[Dataset entries]
──────────────────────────────

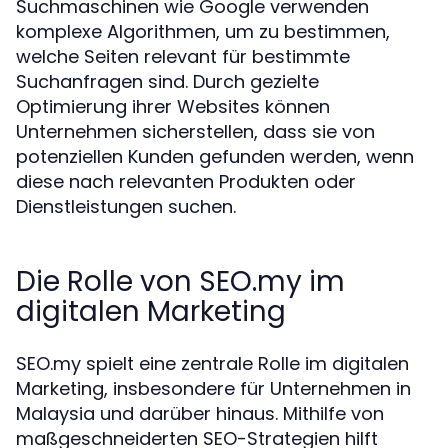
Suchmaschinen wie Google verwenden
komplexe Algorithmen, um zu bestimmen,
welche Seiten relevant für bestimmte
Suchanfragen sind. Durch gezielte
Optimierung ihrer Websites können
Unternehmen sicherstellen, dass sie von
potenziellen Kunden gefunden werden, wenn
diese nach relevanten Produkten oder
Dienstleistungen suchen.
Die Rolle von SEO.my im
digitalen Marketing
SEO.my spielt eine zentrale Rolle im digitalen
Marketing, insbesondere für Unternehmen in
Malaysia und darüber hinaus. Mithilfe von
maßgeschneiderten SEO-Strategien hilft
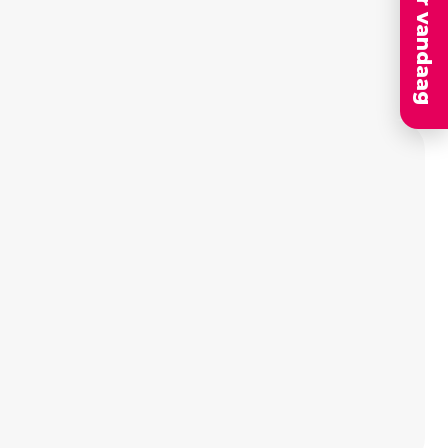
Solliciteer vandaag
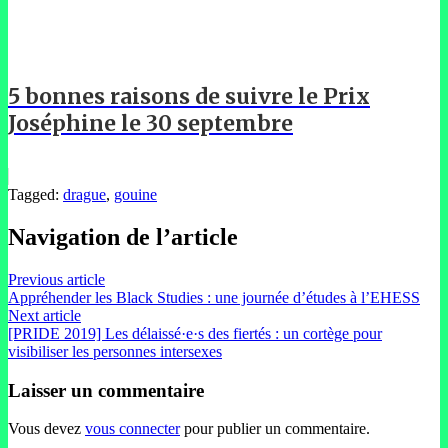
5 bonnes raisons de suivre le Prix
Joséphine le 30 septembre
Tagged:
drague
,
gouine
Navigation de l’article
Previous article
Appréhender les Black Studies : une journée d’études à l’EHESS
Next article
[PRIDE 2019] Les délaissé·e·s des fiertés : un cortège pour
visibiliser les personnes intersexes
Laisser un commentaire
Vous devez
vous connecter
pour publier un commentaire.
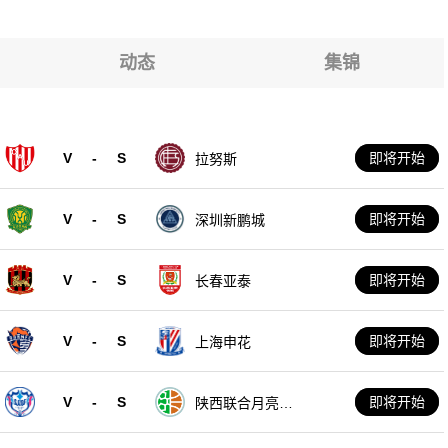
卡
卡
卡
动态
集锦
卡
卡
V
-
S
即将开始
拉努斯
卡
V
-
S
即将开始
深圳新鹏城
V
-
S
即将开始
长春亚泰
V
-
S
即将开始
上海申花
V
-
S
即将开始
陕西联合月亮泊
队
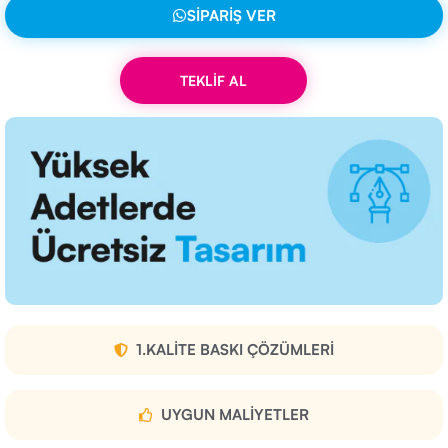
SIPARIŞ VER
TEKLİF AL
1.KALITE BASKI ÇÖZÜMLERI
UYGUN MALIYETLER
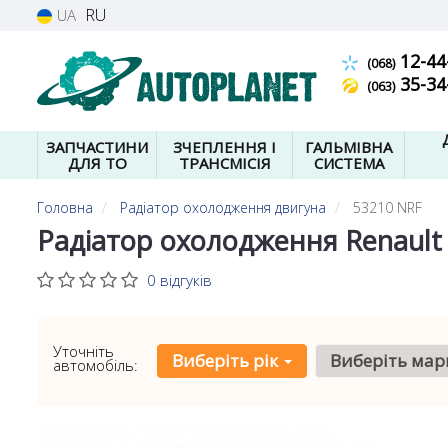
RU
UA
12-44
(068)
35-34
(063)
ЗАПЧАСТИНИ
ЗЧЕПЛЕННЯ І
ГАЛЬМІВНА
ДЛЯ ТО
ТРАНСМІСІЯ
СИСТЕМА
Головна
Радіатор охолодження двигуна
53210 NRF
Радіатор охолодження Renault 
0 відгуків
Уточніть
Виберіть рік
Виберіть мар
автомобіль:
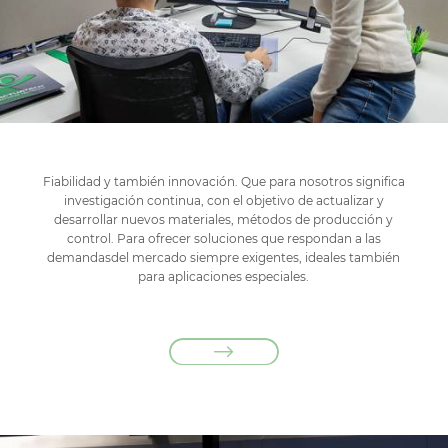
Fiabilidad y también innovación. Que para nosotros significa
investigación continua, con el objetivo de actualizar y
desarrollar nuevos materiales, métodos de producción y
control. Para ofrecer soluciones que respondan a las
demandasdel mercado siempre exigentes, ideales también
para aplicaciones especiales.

──────────────────────────────

Exercise aim:
Return only the lines from the start of the data through the line that contains "pour publier un commentaire.", please, copying them exactly and omitting all pictures.

Answer area:
Suchmaschinen wie Google verwenden
komplexe Algorithmen, um zu bestimmen,
welche Seiten relevant für bestimmte
Suchanfragen sind. Durch gezielte
Optimierung ihrer Websites können
Unternehmen sicherstellen, dass sie von
potenziellen Kunden gefunden werden, wenn
diese nach relevanten Produkten oder
Dienstleistungen suchen.
Die Rolle von SEO.my im
digitalen Marketing
SEO.my spielt eine zentrale Rolle im digitalen
Marketing, insbesondere für Unternehmen in
Malaysia und darüber hinaus. Mithilfe von
maßgeschneiderten SEO-Strategien hilft
Solliciteer vandaag
5 bonnes raisons de suivre le Prix
Joséphine le 30 septembre
Tagged:
drague
,
gouine
Navigation de l’article
Previous article
Appréhender les Black Studies : une journée d’études à l’EHESS
Next article
[PRIDE 2019] Les délaissé·e·s des fiertés : un cortège pour
visibiliser les personnes intersexes
Laisser un commentaire
Vous devez
vous connecter
pour publier un commentaire.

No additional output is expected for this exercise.